- **Dataset entries**
"""
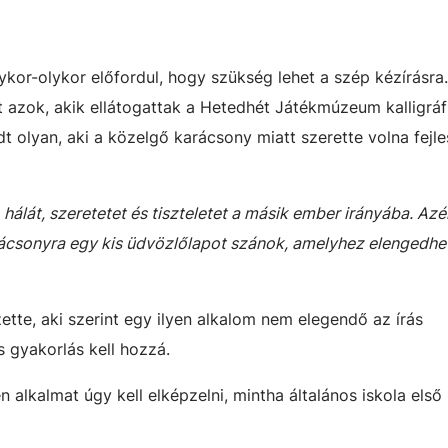
lykor-olykor előfordul, hogy szükség lehet a szép kézírásra
st azok, akik ellátogattak a Hetedhét Játékmúzeum kalligráf
 olyan, aki a közelgő karácsony miatt szerette volna fejle
hálát, szeretetet és tiszteletet a másik ember irányába. Azé
ácsonyra egy kis üdvözlőlapot szánok, amelyhez elengedhet
tte, aki szerint egy ilyen alkalom nem elegendő az írás
és gyakorlás kell hozzá.
n alkalmat úgy kell elképzelni, mintha általános iskola első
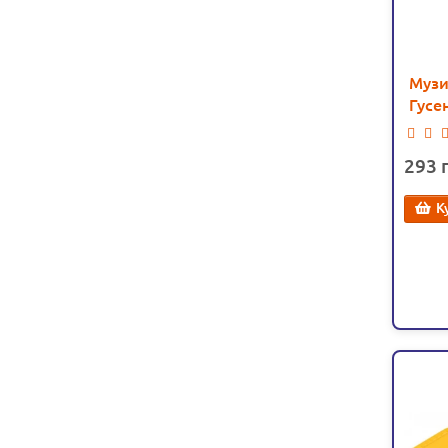
Музи
Гусен
прорі
паль
293
К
"""
- **Work instruction**
Check each line of the data above for the string "kell", then report how many lines have it, with no other words.

- **Response**
2